I have a Selmi and have used all kinds of tempering and enrobing equipment. I think the basic question you have to answer is what will you be using it for? If you are dipping, the Hillards equipment is adequate and without a high price tag. The bowl type machines however are inefficient for mass molding and wear and tear on your hands. I chose a Selmi because of its compact footprint, and versatility. I do a lot of molding and can mold about 100 molds per hour on Selmi due to the way the vibration table and scraper work.Additionally I can hook up the enrobing attachment in about 20 minutes and be sending all my slabbed ganache or other items to be enrobed down the belt. I can operate the machine by myself although someone loading speeds it along. If I use all the chocolate (my model holds about 50lbs,)  I can load it and be up and running again in 1/2 hr.There is always plenty to do in that 1/2 hr so it is not a problem. Also the 50lbs enrobes a lot of pieces so I rarely use up an entire tank for a run.Since its a continuous temperer, I temper it in the Am and have problem free chocolate all day long whenever I need it.

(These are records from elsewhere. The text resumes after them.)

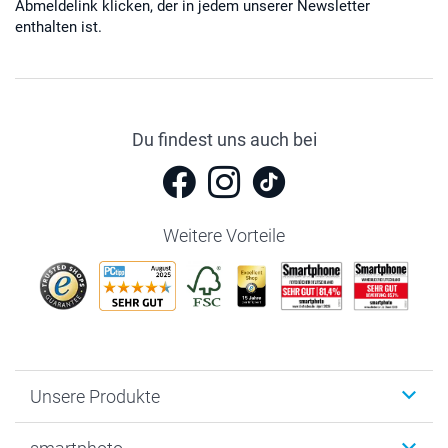
Abmeldelink klicken, der in jedem unserer Newsletter
enthalten ist.
Du findest uns auch bei
Weitere Vorteile
Unsere Produkte
Fotobücher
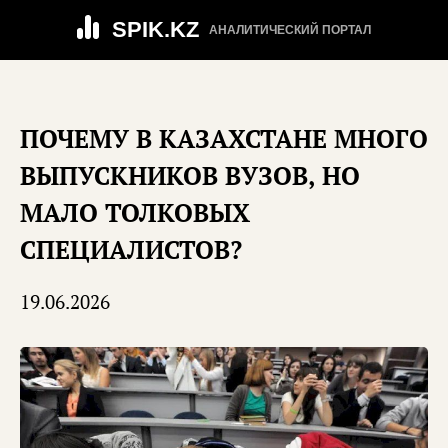
SPIK.KZ
АНАЛИТИЧЕСКИЙ ПОРТАЛ
ПОЧЕМУ В КАЗАХСТАНЕ МНОГО
ВЫПУСКНИКОВ ВУЗОВ, НО
МАЛО ТОЛКОВЫХ
СПЕЦИАЛИСТОВ?
19.06.2026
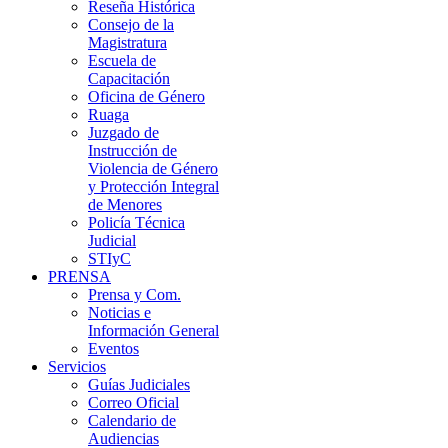
Reseña Histórica
Consejo de la
Magistratura
Escuela de
Capacitación
Oficina de Género
Ruaga
Juzgado de
Instrucción de
Violencia de Género
y Protección Integral
de Menores
Policía Técnica
Judicial
STIyC
PRENSA
Prensa y Com.
Noticias e
Información General
Eventos
Servicios
Guías Judiciales
Correo Oficial
Calendario de
Audiencias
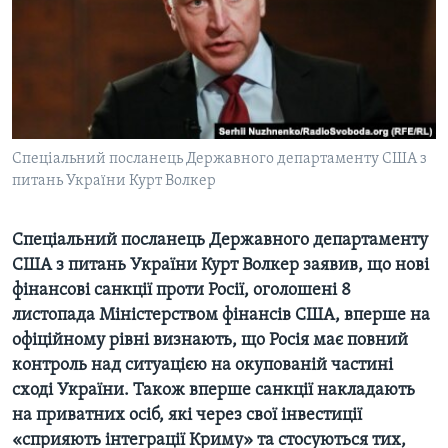
ВІДЕО
СУСПІЛЬСТВО
ТЕЛЕПРОГРАМИ
ЕКОНОМІКА
ENGLISH
ЧАС-TIME
ІСТОРІЇ УСПІХУ УКРАЇНЦІВ
БРИФІНГ ГОЛОСУ АМЕРИКИ
Learning English
СТУДІЯ ВАШИНГТОН
Спеціальний посланець Державного департаменту США з
МИ В СОЦМЕРЕЖАХ
питань України Курт Волкер
ВІКНО В АМЕРИКУ
ПРАЙМ-ТАЙМ
Спеціальний посланець Державного департаменту
ПОГЛЯД З ВАШИНГТОНА
США з питань України Курт Волкер заявив, що нові
Мови
фінансові санкції проти Росії, оголошені 8
листопада Міністерством фінансів США, вперше на
офіційному рівні визнають, що Росія має повний
контроль над ситуацією на окупованій частині
сході України. Також вперше санкції накладають
на приватних осіб, які через свої інвестиції
«сприяють інтеграції Криму» та стосуються тих,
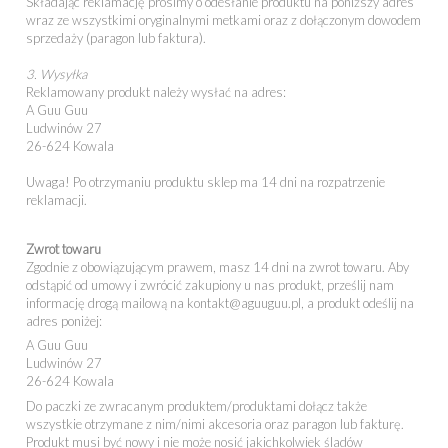
Składając reklamację prosimy o odesłanie produktu na poniższy adres
wraz ze wszystkimi oryginalnymi metkami oraz z dołączonym dowodem
sprzedaży (paragon lub faktura).
3.
Wysyłka
Reklamowany produkt należy wysłać na adres:
A Guu Guu
Ludwinów 27
26-624 Kowala
Uwaga! Po otrzymaniu produktu sklep ma 14 dni na rozpatrzenie
reklamacji.
Zwrot towaru
Zgodnie z obowiązującym prawem, masz 14 dni na zwrot towaru. Aby
odstąpić od umowy i zwrócić zakupiony u nas produkt, prześlij nam
informację drogą mailową na kontakt@aguuguu.pl, a produkt odeślij na
adres poniżej:
A Guu Guu
Ludwinów 27
26-624 Kowala
Do paczki ze zwracanym produktem/produktami dołącz także
wszystkie otrzymane z nim/nimi akcesoria oraz
paragon lub fakturę.
Produkt musi być nowy i nie może nosić jakichkolwiek śladów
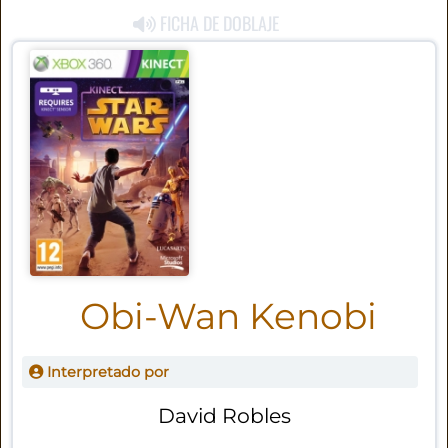
FICHA DE DOBLAJE
Obi-Wan Kenobi
Interpretado por
David Robles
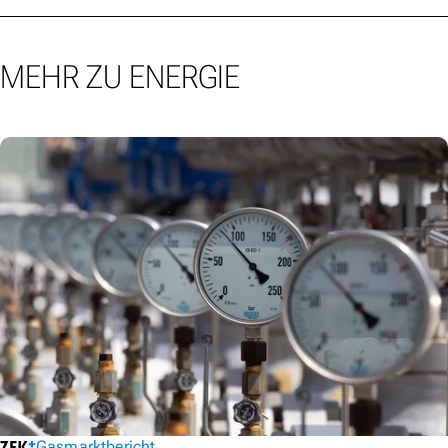
MEHR ZU ENERGIE
Gasmarktbericht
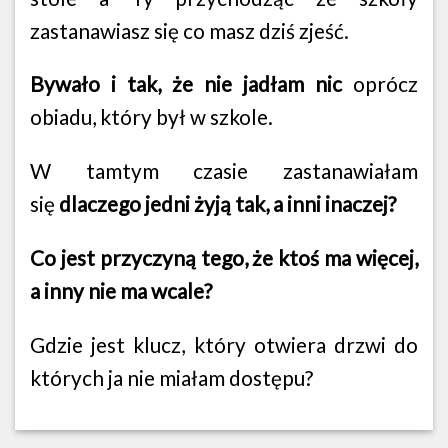
zastanawiasz się co masz dziś zjeść.
Bywało i tak, że nie jadłam nic
oprócz
obiadu, który był w szkole.
W tamtym czasie zastanawiałam
się
dlaczego jedni żyją tak, a inni inaczej?
Co jest przyczyną tego, że ktoś ma więcej,
a inny nie ma wcale?
Gdzie jest klucz, który otwiera drzwi do
których ja nie miałam dostępu?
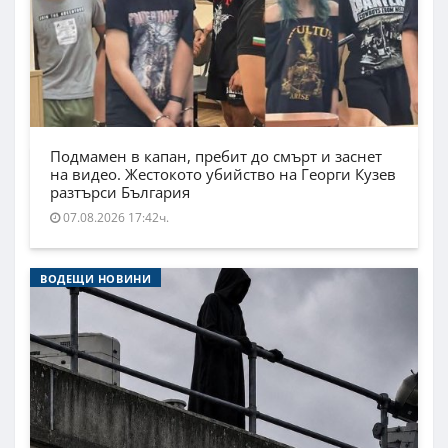
Подмамен в капан, пребит до смърт и заснет
на видео. Жестокото убийство на Георги Кузев
разтърси България
07.08.2026 17:42ч.
ВОДЕЩИ НОВИНИ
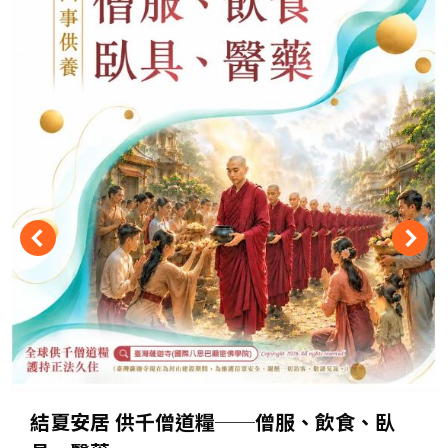
結夏安居 供千僧道糧──僧服、飲食、臥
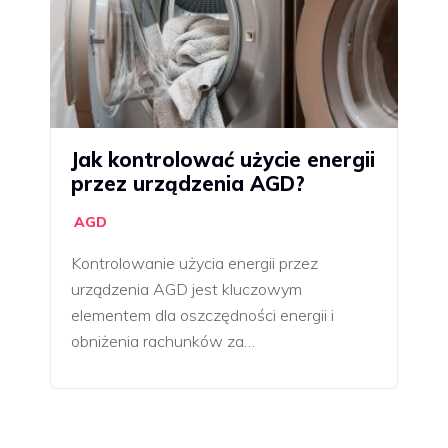
Jak kontrolować użycie energii
przez urządzenia AGD?
AGD
Kontrolowanie użycia energii przez
urządzenia AGD jest kluczowym
elementem dla oszczędności energii i
obniżenia rachunków za…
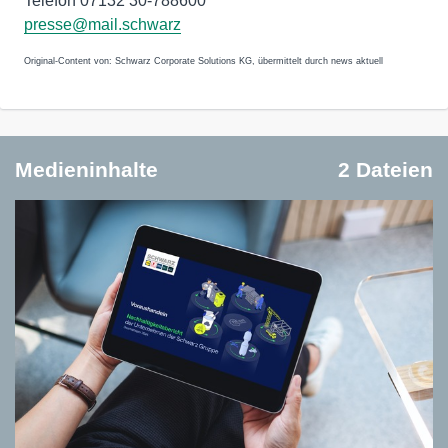
Telefon 07132 30-788600
presse@mail.schwarz
Original-Content von: Schwarz Corporate Solutions KG, übermittelt durch news aktuell
Medieninhalte
2 Dateien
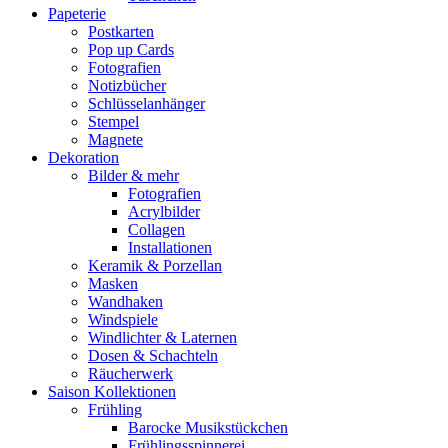
Papeterie
Postkarten
Pop up Cards
Fotografien
Notizbücher
Schlüsselanhänger
Stempel
Magnete
Dekoration
Bilder & mehr
Fotografien
Acrylbilder
Collagen
Installationen
Keramik & Porzellan
Masken
Wandhaken
Windspiele
Windlichter & Laternen
Dosen & Schachteln
Räucherwerk
Saison Kollektionen
Frühling
Barocke Musikstückchen
Frühlingsspinnerei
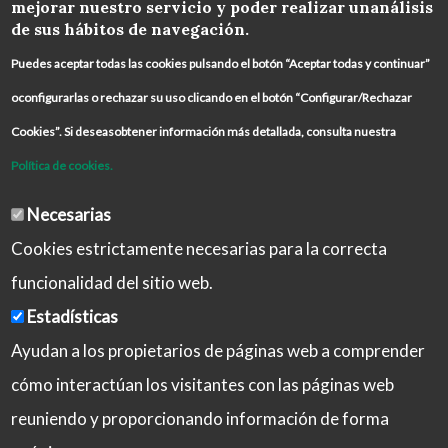
mejorar nuestro servicio y poder realizar unanálisis
de sus hábitos de navegación.
Puedes aceptar todas las cookies pulsando el botón “Aceptar todas y continuar”
oconfigurarlas o rechazar su uso clicando en el botón “Configurar/Rechazar
Cookies”. Si deseasobtener información más detallada, consulta nuestra
Política de cookies.
Necesarias
Cookies estrictamente necesarias para la correcta
funcionalidad del sitio web.
Estadísticas
Ayudan a los propietarios de páginas web a comprender
cómo interactúan los visitantes con las páginas web
reuniendo y proporcionando información de forma
Aviso Legal
Política de Privacidad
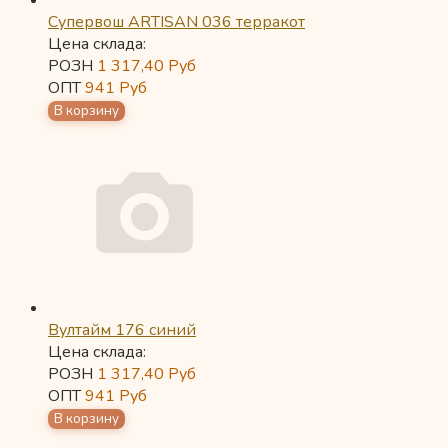
Супервош ARTISAN 036 терракот
Цена склада:
РОЗН
1 317,40
Руб
ОПТ
941
Руб
Вултайм 176 синий
Цена склада:
РОЗН
1 317,40
Руб
ОПТ
941
Руб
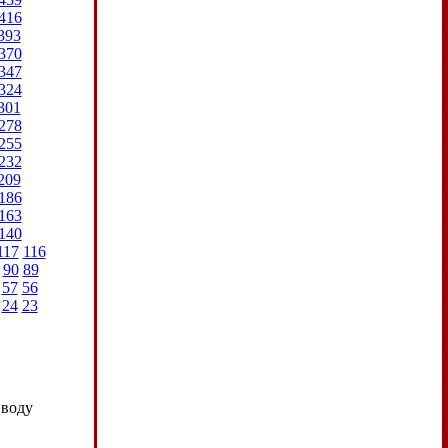
416
393
370
347
324
301
278
255
232
209
186
163
140
117
116
90
89
57
56
24
23
иводу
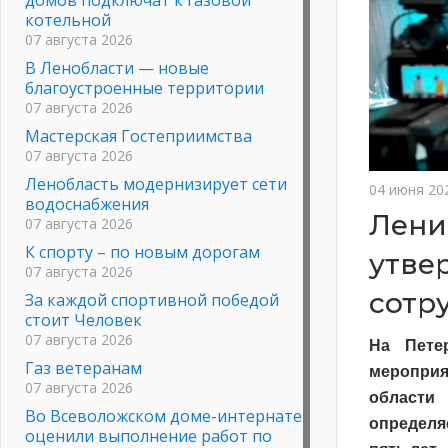
котельной
07 августа 2026
В Ленобласти — новые
благоустроенные территории
07 августа 2026
Мастерская Гостеприимства
07 августа 2026
Ленобласть модернизирует сети
04 июня 20
водоснабжения
Лени
07 августа 2026
К спорту – по новым дорогам
утве
07 августа 2026
сотр
За каждой спортивной победой
стоит Человек
07 августа 2026
На Пете
Газ ветеранам
мероприя
07 августа 2026
области
Во Всеволожском доме-интернате
определя
оценили выполнение работ по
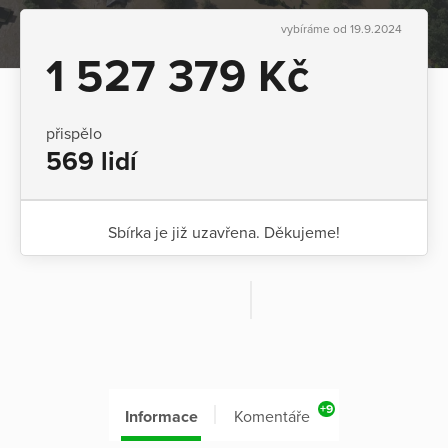
vybíráme od 19.9.2024
1 527 379 Kč
přispělo
569 lidí
Sbírka je již uzavřena. Děkujeme!
+9
Informace
Komentáře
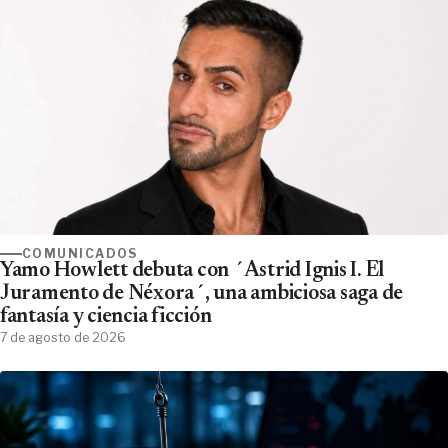
COMUNICADOS
Yamo Howlett debuta con ´Astrid Ignis I. El
Juramento de Néxora´, una ambiciosa saga de
fantasía y ciencia ficción
7 de agosto de 2026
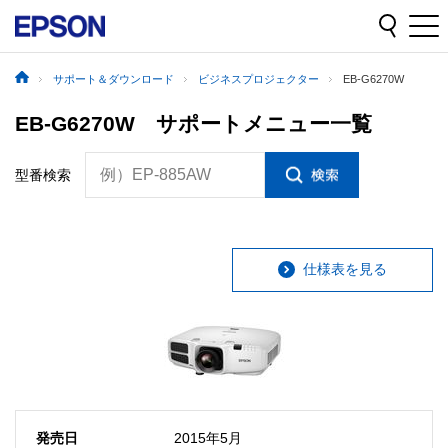
サポート＆ダウンロード
ビジネスプロジェクター
EB-G6270W
EB-G6270W サポートメニュー一覧
例）EP-885AW
型番検索
仕様表を見る
発売日
2015年5月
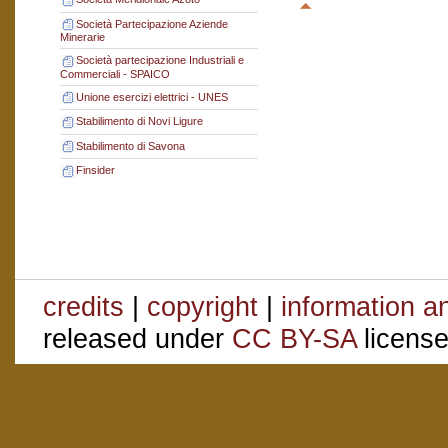
Società Partecipazione Aziende
Minerarie
Società partecipazione Industriali e
Commerciali - SPAICO
Unione esercizi elettrici - UNES
Stabilimento di Novi Ligure
Stabilimento di Savona
Finsider
credits
|
copyright
|
information a
released under
CC BY-SA
license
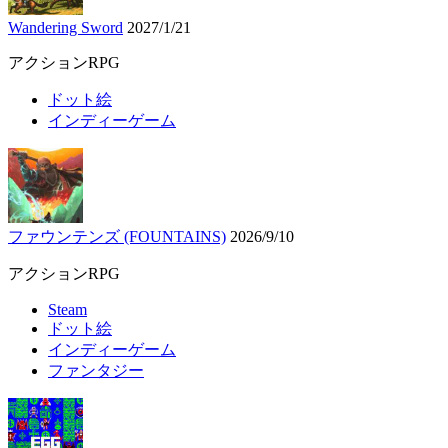
Wandering Sword
2027/1/21
アクションRPG
ドット絵
インディーゲーム
ファウンテンズ (FOUNTAINS)
2026/9/10
アクションRPG
Steam
ドット絵
インディーゲーム
ファンタジー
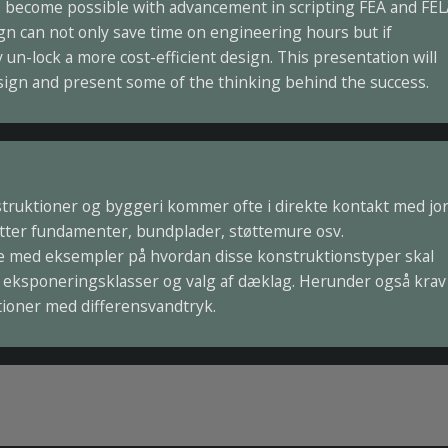
 become possible with advancement in scripting FEA and FE
gn can not only save time on engineering hours but if
 un-lock a more cost-efficient design. This presentation will
sign and present some of the thinking behind the success.
d
truktioner og byggeri kommer ofte i direkte kontakt med jo
tter fundamenter, bundplader, støttemure osv.
 med eksempler på hvordan disse konstruktionstyper skal
, eksponeringsklasser og valg af dæklag. Herunder også krav 
ioner med differensvandtryk.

I look at it as the cost of great employee-without calling in sick, needing insurance or other problems. Like all machines there is some maintainence and the occasional hiccup but I'd rather have good equipment than a lot of people.

Hi Melanie, hope you are well. We now have a new machine, the Micron, to make chocopaste, hazelnutpaste, pistachepaste etc etc, we can do wonderful things with this machine.  It's a ball mill refiner.  The video is on our website since a few days. I will be coming to the Philadelphia Candy show in Atlantic City to present all the Selmi machinery at the Tomric booth. Hope to see you there i

Wish I could go to one of those shows but its a  very long way from Hawaii to Philadelphia! I'll check out the website.